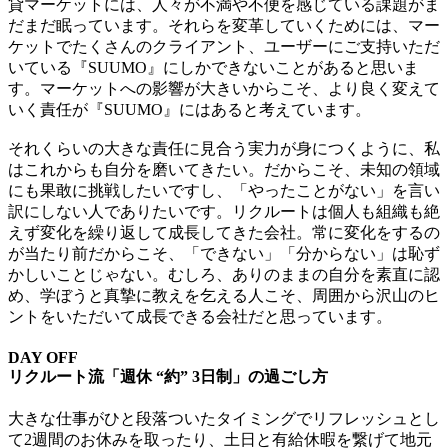
貸マーケットには、人々が不満や不便を感じている課題がま
だまだ眠っています。それらを変革していくためには、マー
ケットでたくさんのクライアント、ユーザーにご支持いただ
いている『SUUMO』にしかできないことがあると思いま
す。マーケットへの影響が大きいからこそ、より良く変えて
いく責任が『SUUMO』にはあると考えています。
それくらいの大きな責任に見合う実力が身につくように、私
はこれからも自分を磨いてきたい。だからこそ、
未知の領域
にも果敢に挑戦したいですし、「やったことがない」を言い
訳にしない人でありたいです。
リクルートは個人も組織も絶
えず変化を繰り返して成長してきた会社。常に変化をするの
が当たり前だからこそ、「できない」「分からない」は恥ず
かしいことじゃない。むしろ、ありのままの自分を素直に認
め、学ぼうと真摯に教えを乞える人こそ、周囲から沢山のヒ
ントをいただいて成長できる会社だと思っています。
DAY OFF
リクルート流「週休 “約” 3日制」の過ごし方
大きな仕事がひと段落ついたタイミングでリフレッシュとし
て2週間のお休みを取ったり、土日と有給休暇を繋げて地元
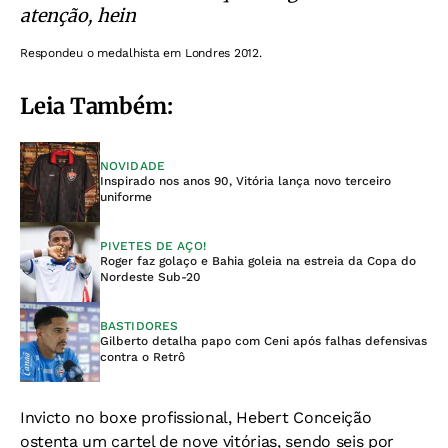
atenção, hein
Respondeu o medalhista em Londres 2012.
Leia Também:
NOVIDADE
Inspirado nos anos 90, Vitória lança novo terceiro
uniforme
PIVETES DE AÇO!
Roger faz golaço e Bahia goleia na estreia da Copa do
Nordeste Sub-20
BASTIDORES
Gilberto detalha papo com Ceni após falhas defensivas
contra o Retrô
Invicto no boxe profissional, Hebert Conceição
ostenta um cartel de nove vitórias, sendo seis por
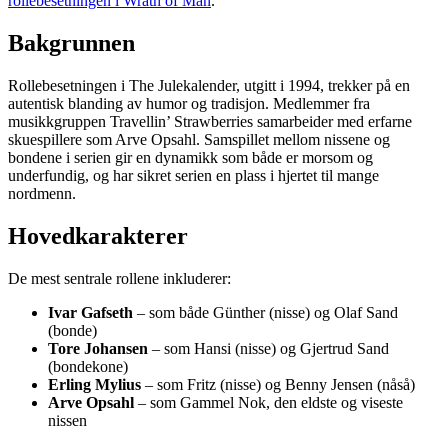
rollebesetningen i Wrath of Man
.
Bakgrunnen
Rollebesetningen i The Julekalender, utgitt i 1994, trekker på en
autentisk blanding av humor og tradisjon. Medlemmer fra
musikkgruppen Travellin’ Strawberries samarbeider med erfarne
skuespillere som Arve Opsahl. Samspillet mellom nissene og
bondene i serien gir en dynamikk som både er morsom og
underfundig, og har sikret serien en plass i hjertet til mange
nordmenn.
Hovedkarakterer
De mest sentrale rollene inkluderer:
Ivar Gafseth
– som både Günther (nisse) og Olaf Sand
(bonde)
Tore Johansen
– som Hansi (nisse) og Gjertrud Sand
(bondekone)
Erling Mylius
– som Fritz (nisse) og Benny Jensen (nåså)
Arve Opsahl
– som Gammel Nok, den eldste og viseste
nissen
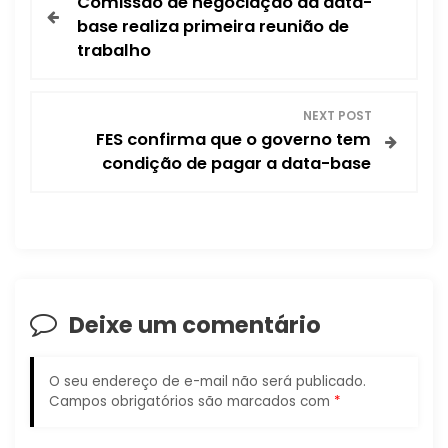
Comissão de negociação da data-
a
base realiza primeira reunião de
trabalho
v
e
NEXT POST
FES confirma que o governo tem
g
condição de pagar a data-base
a
ç
ã
Deixe um comentário
o
d
O seu endereço de e-mail não será publicado.
Campos obrigatórios são marcados com
*
e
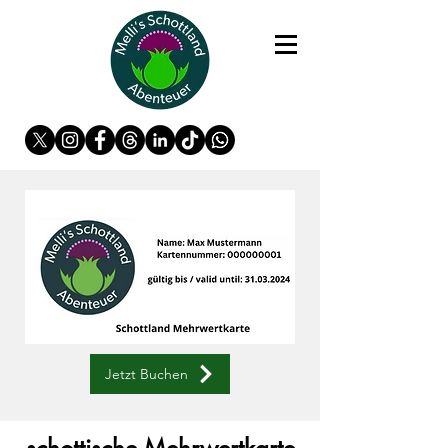
Jetzt Buchen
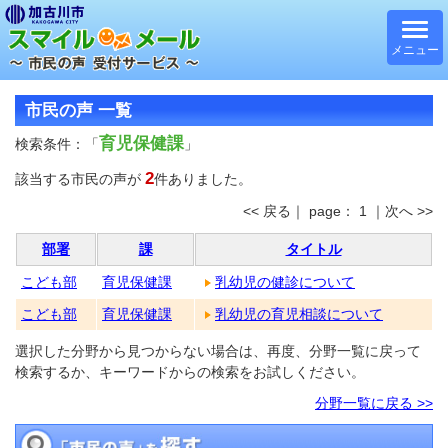
メニュー
市民の声 一覧
育児保健課
検索条件：「
」
2
該当する市民の声が
件ありました。
<< 戻る｜ page： 1 ｜次へ >>
部署
課
タイトル
こども部
育児保健課
乳幼児の健診について
こども部
育児保健課
乳幼児の育児相談について
選択した分野から見つからない場合は、再度、分野一覧に戻って
検索するか、キーワードからの検索をお試しください。
分野一覧に戻る >>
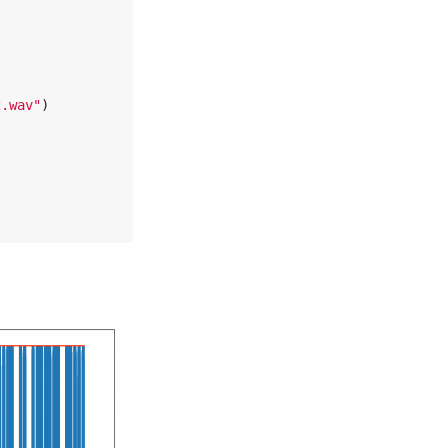
2.wav
"
)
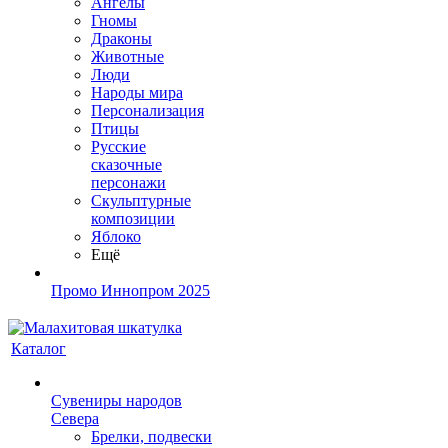
Ангелы
Гномы
Драконы
Животные
Люди
Народы мира
Персонализация
Птицы
Русские
сказочные
персонажи
Скульптурные
композиции
Яблоко
Ещё
Промо Иннопром 2025
Каталог
Сувениры народов
Севера
Брелки, подвески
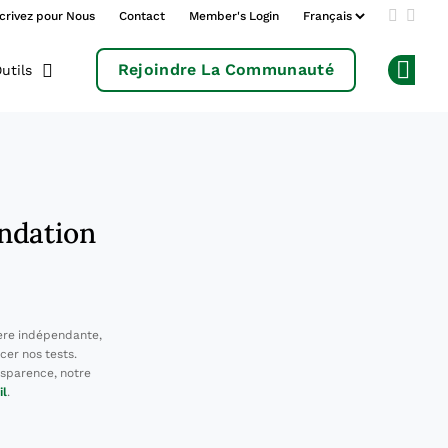
crivez pour Nous
Contact
Member's Login
Add us 
Follo
Rejoindre La Communauté
utils
Op
andation
ère indépendante,
cer nos tests.
sparence, notre
il
.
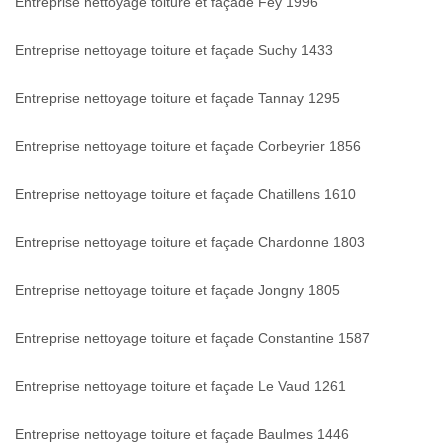
Entreprise nettoyage toiture et façade Fey 1996
Entreprise nettoyage toiture et façade Suchy 1433
Entreprise nettoyage toiture et façade Tannay 1295
Entreprise nettoyage toiture et façade Corbeyrier 1856
Entreprise nettoyage toiture et façade Chatillens 1610
Entreprise nettoyage toiture et façade Chardonne 1803
Entreprise nettoyage toiture et façade Jongny 1805
Entreprise nettoyage toiture et façade Constantine 1587
Entreprise nettoyage toiture et façade Le Vaud 1261
Entreprise nettoyage toiture et façade Baulmes 1446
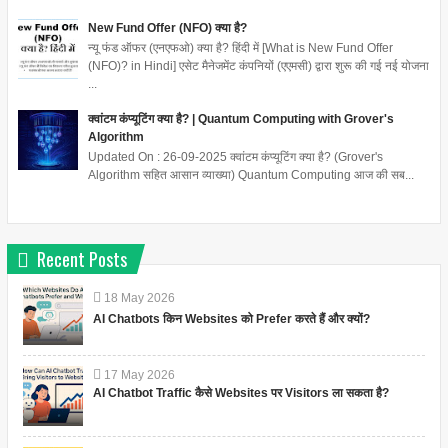
New Fund Offer (NFO) क्या है?
न्यू फंड ऑफर (एनएफओ) क्या है? हिंदी में [What is New Fund Offer
(NFO)? in Hindi] एसेट मैनेजमेंट कंपनियों (एएमसी) द्वारा शुरू की गई नई योजना
...
क्वांटम कंप्यूटिंग क्या है? | Quantum Computing with Grover's
Algorithm
Updated On : 26-09-2025 क्वांटम कंप्यूटिंग क्या है? (Grover's
Algorithm सहित आसान व्याख्या) Quantum Computing आज की सब...
Recent Posts
18
May
2026
AI Chatbots किन Websites को Prefer करते हैं और क्यों?
17
May
2026
AI Chatbot Traffic कैसे Websites पर Visitors ला सकता है?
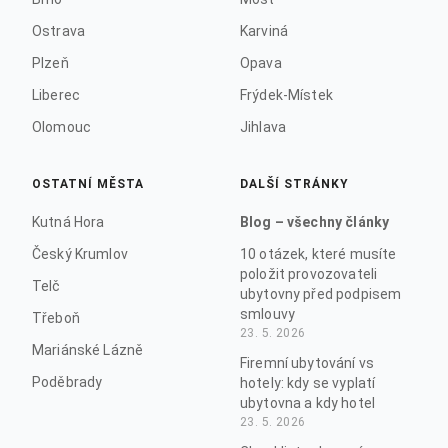
Ostrava
Karviná
Plzeň
Opava
Liberec
Frýdek-Místek
Olomouc
Jihlava
OSTATNÍ MĚSTA
DALŠÍ STRÁNKY
Kutná Hora
Blog – všechny články
Český Krumlov
10 otázek, které musíte
položit provozovateli
Telč
ubytovny před podpisem
smlouvy
Třeboň
23. 5. 2026
Mariánské Lázně
Firemní ubytování vs
Poděbrady
hotely: kdy se vyplatí
ubytovna a kdy hotel
23. 5. 2026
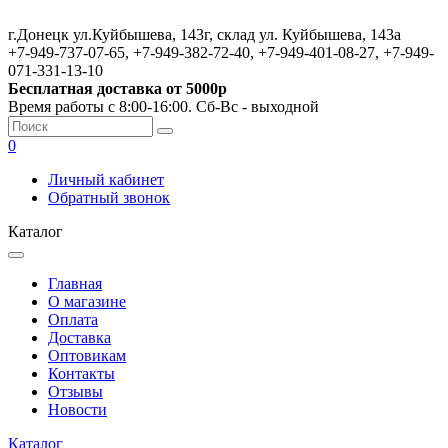
г.Донецк ул.Куйбышева, 143г, склад ул. Куйбышева, 143а
+7-949-737-07-65, +7-949-382-72-40, +7-949-401-08-27, +7-949-
071-331-13-10
Бесплатная доставка от 5000р
Время работы с 8:00-16:00. Сб-Вс - выходной
0
Личный кабинет
Обратный звонок
Каталог
Главная
О магазине
Оплата
Доставка
Оптовикам
Контакты
Отзывы
Новости
Каталог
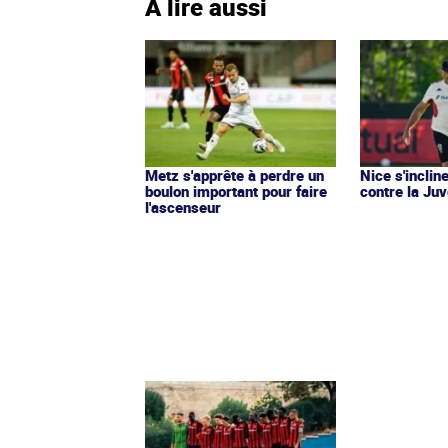
À lire aussi
Metz s'apprête à perdre un
Nice s'incli
boulon important pour faire
contre la Ju
l'ascenseur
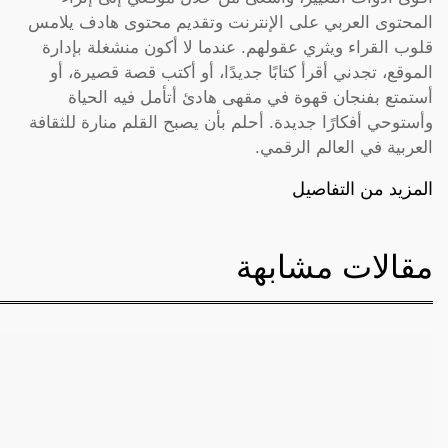
المحتوى العربي على الإنترنت وتقديم محتوى هادف يلامس
قلوب القراء ويثري عقولهم. عندما لا أكون منشغلة بإدارة
الموقع، تجدني أقرأ كتابًا جديدًا، أو أكتب قصة قصيرة، أو
أستمتع بفنجان قهوة في مقهى هادئ أتأمل فيه الحياة
وأستوحي أفكارًا جديدة. أحلم بأن يصبح القلم منارة للثقافة
العربية في العالم الرقمي.
المزيد من التفاصيل
مقالات مشابهة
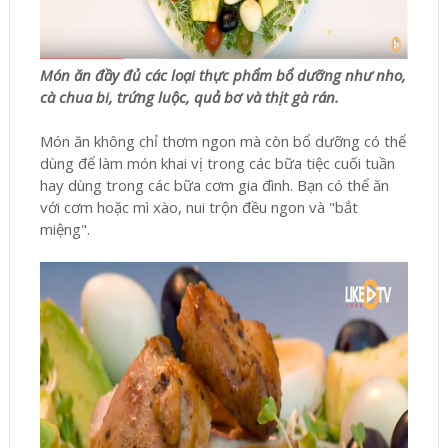
Món ăn đầy đủ các loại thực phẩm bổ dưỡng như nho,
cà chua bi, trứng luộc, quả bơ và thịt gà rán.
Món ăn không chỉ thơm ngon mà còn bổ dưỡng có thể
dùng để làm món khai vị trong các bữa tiệc cuối tuần
hay dùng trong các bữa cơm gia đình. Bạn có thể ăn
với cơm hoặc mì xào, nui trộn đều ngon và "bắt
miệng".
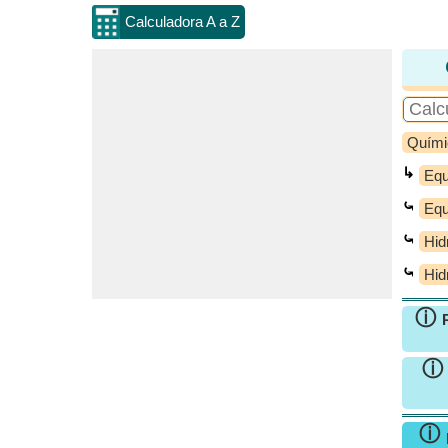
Calculadora A a Z
Quími
↳
Equi
⤿
Equi
⤿
Hid
⤿
Hid
ⓘ
ⓘ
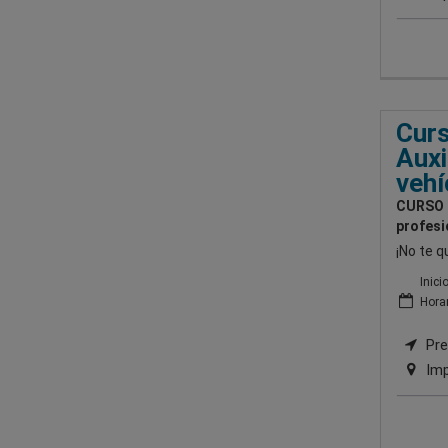
Cur
Auxi
vehí
CURSO O
profesi
¡No te q
Inici
Horar
Pre
Imp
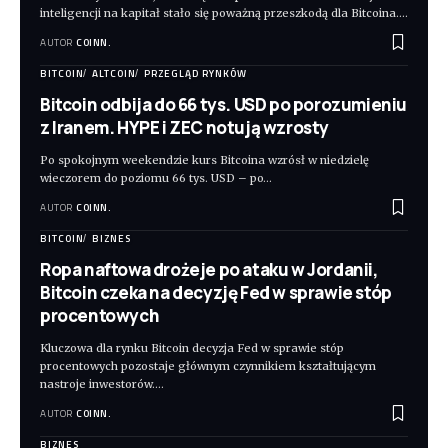
inteligencji na kapitał stało się poważną przeszkodą dla Bitcoina.
…
AUTOR
COINN.
BITCOIN
ALTCOIN
PRZEGLĄD RYNKÓW
Bitcoin odbija do 66 tys. USD po porozumieniu
z Iranem. HYPE i ZEC notują wzrosty
Po spokojnym weekendzie kurs Bitcoina wzrósł w niedzielę
wieczorem do poziomu 66 tys. USD – po
…
AUTOR
COINN.
BITCOIN
BIZNES
Ropa naftowa drożeje po ataku w Jordanii,
Bitcoin czeka na decyzję Fed w sprawie stóp
procentowych
Kluczowa dla rynku Bitcoin decyzja Fed w sprawie stóp
procentowych pozostaje głównym czynnikiem kształtującym
nastroje inwestorów.
…
AUTOR
COINN.
BIZNES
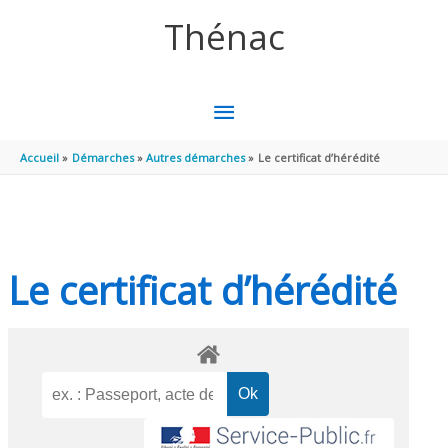
Aller au contenu
Aller au pied de page
Thénac
MENU
PRINCIPAL
Accueil
Démarches
Autres démarches
Le certificat d’hérédité
Le certificat d’hérédité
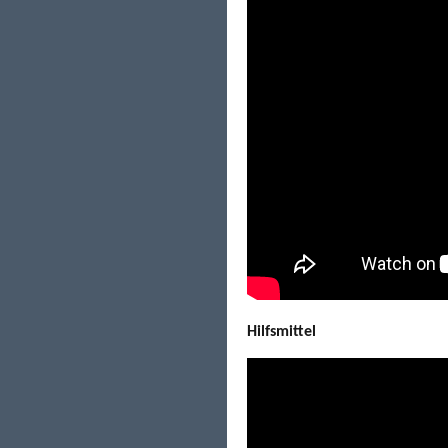
Hilfsmittel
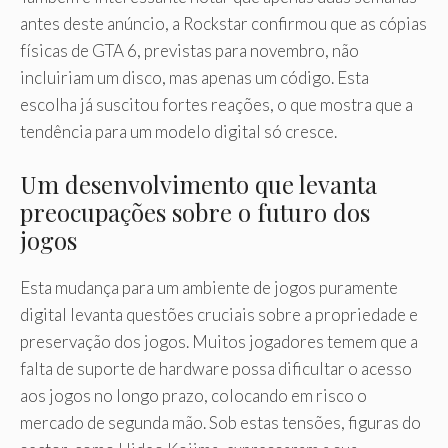
antes deste anúncio, a Rockstar confirmou que as cópias
físicas de GTA 6, previstas para novembro, não
incluiriam um disco, mas apenas um código. Esta
escolha já suscitou fortes reações, o que mostra que a
tendência para um modelo digital só cresce.
Um desenvolvimento que levanta
preocupações sobre o futuro dos
jogos
Esta mudança para um ambiente de jogos puramente
digital levanta questões cruciais sobre a propriedade e
preservação dos jogos. Muitos jogadores temem que a
falta de suporte de hardware possa dificultar o acesso
aos jogos no longo prazo, colocando em risco o
mercado de segunda mão. Sob estas tensões, figuras do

- [WHAT YOU ARE ASKED TO DO]: Find the word "Offer" in the data and copy out each line where it turns up.

- [EXPECTED ANSWER]:
New Fund Offer (NFO) क्या है?
न्यू फंड ऑफर (एनएफओ) क्या है? हिंदी में [What is New Fund Offer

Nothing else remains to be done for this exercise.